Biohacking ve Etik Sorunlar
Tüm bu gelişmeler bilim insanları tarafından 4. Endüstri Devrimi olarak görülse de ahlaki anlamda hala büyük sorunlar bulunuyor. Çünkü fazlasıyla güçlü olan bu yöntemlerin yaygınlaşmasıyla birlikte hastalıklar tedavi edilebildiği gibi kötü niyetli kimseler tarafından insanlık üzerine salgın hastalıkların yayılması da sağlanabilir. Tarihte de sıkça rastlayabileceğimiz kimyasal silah kullanımından çok daha yıkıcı etkilere sahip olabilecek biyolojik silah kullanımı insanlık için büyük bir sorun teşkil ediyor.
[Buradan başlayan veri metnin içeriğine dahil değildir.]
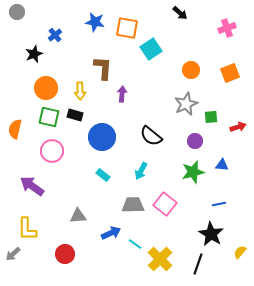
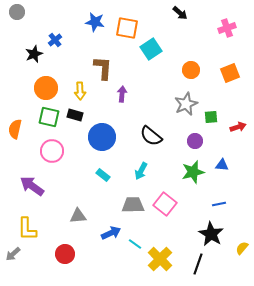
blue cross at (55, 35): moved 5 px down
yellow semicircle at (240, 252): moved 2 px right, 4 px up
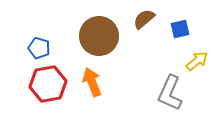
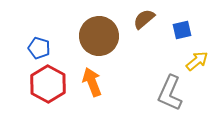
blue square: moved 2 px right, 1 px down
red hexagon: rotated 21 degrees counterclockwise
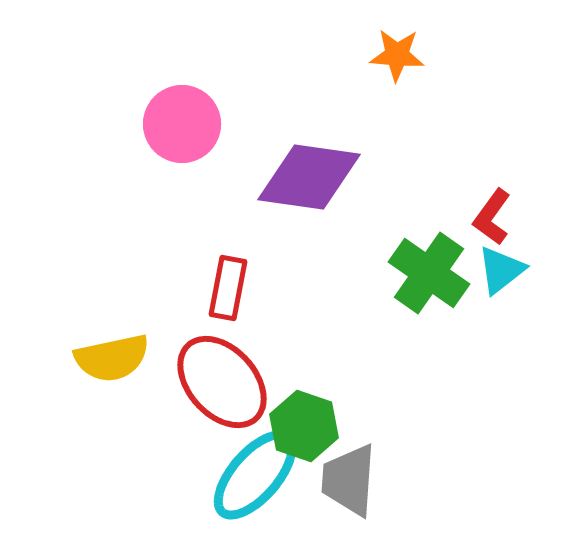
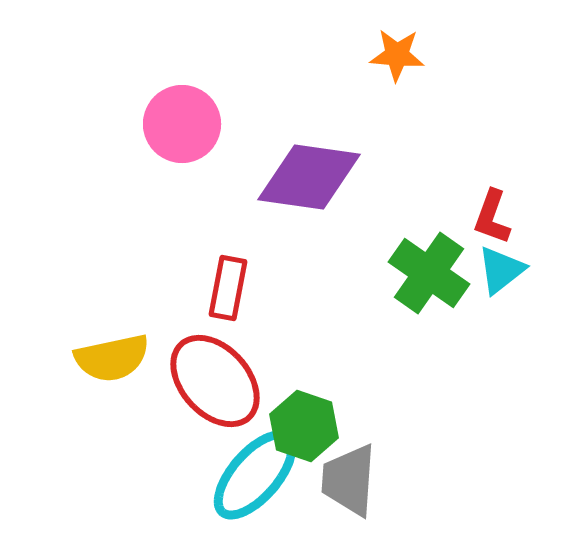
red L-shape: rotated 16 degrees counterclockwise
red ellipse: moved 7 px left, 1 px up
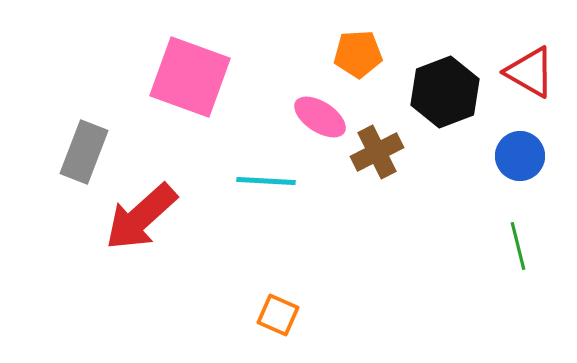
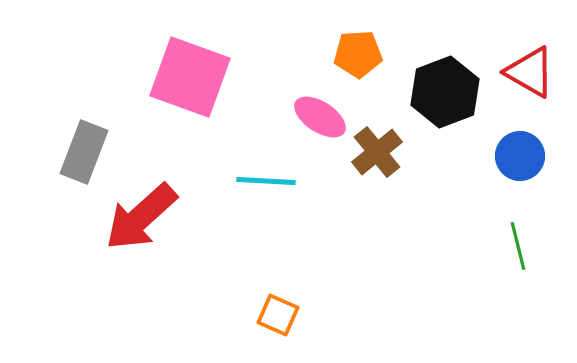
brown cross: rotated 12 degrees counterclockwise
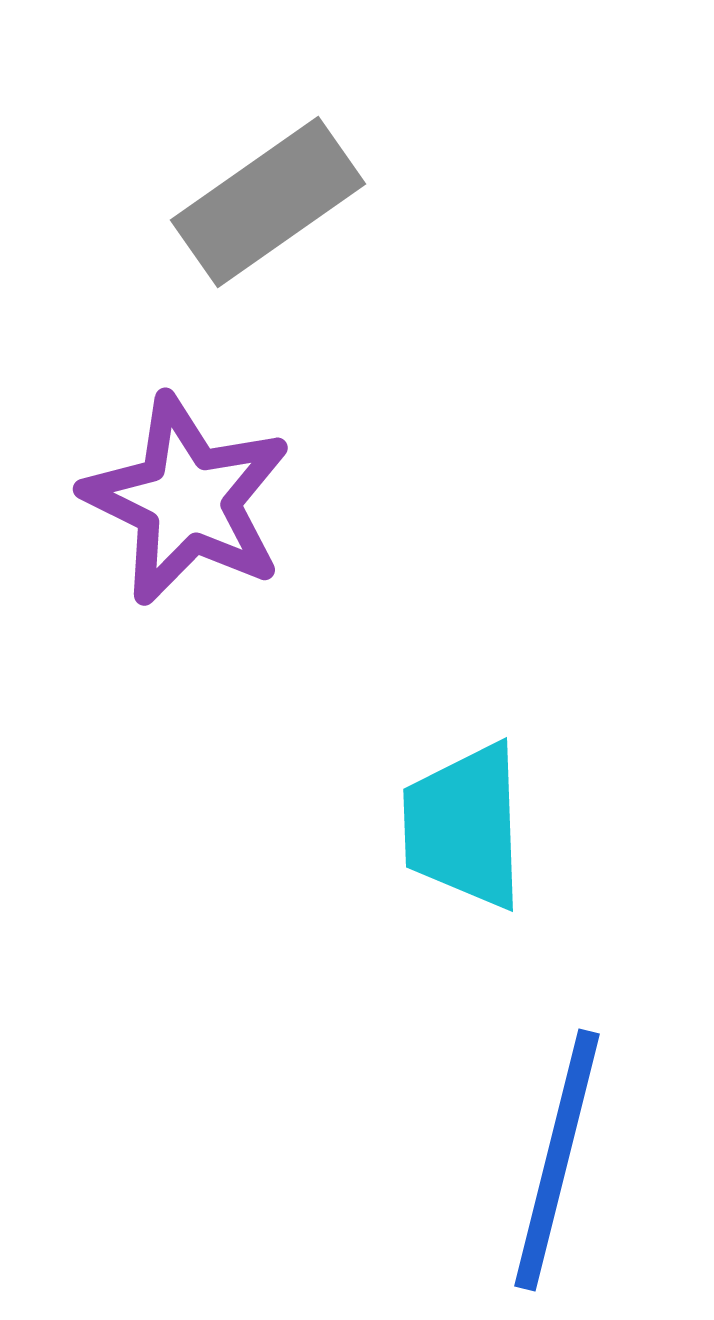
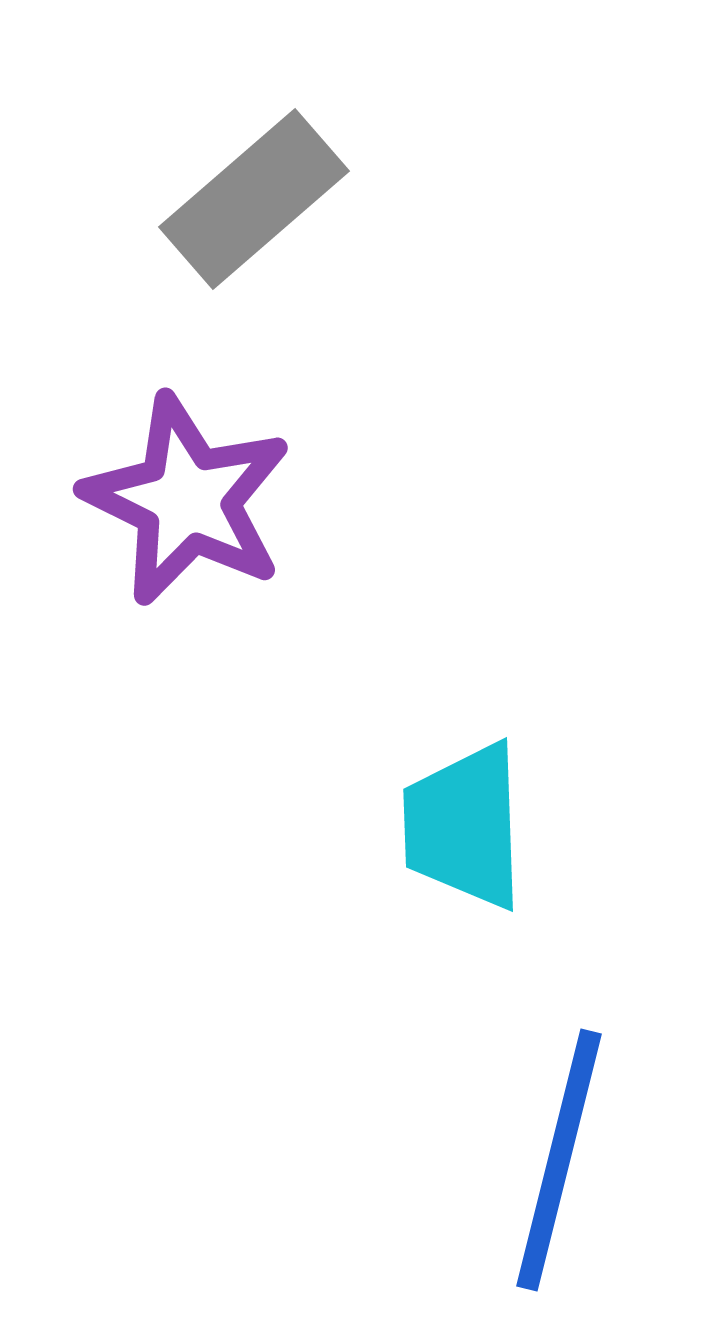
gray rectangle: moved 14 px left, 3 px up; rotated 6 degrees counterclockwise
blue line: moved 2 px right
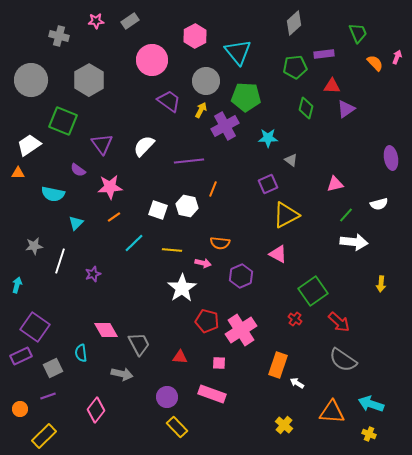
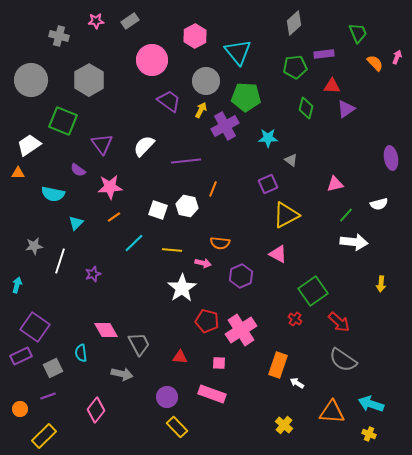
purple line at (189, 161): moved 3 px left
Bunun dışında cyborg implementasyonlar ve DNA düzenlemelerine sahip olan insanların hukuksal ve felsefi anlamda yeri de tartışmalı. Örneğin vücudunun neredeyse her bölgesine makineler ekleyen bir insanı robot olarak mı yoksa insan olarak mı tanımlayacağız? Ya da biraz abartırsak DNA’sı ile oynanarak dört kola sahip olması sağlanan bir bebek, insan olarak mı sınıflandırılacak? İnsanlığın tanımı nerede başlayıp nerede bitiyor?
Bu ve buna benzer sorular rahatlıkla çoğaltılabilir. Fakat neredeyse kesin olan bir şey var ki önümüzdeki 50 yıllık süreç içerisinde bizi büyük bir değişim bekliyor.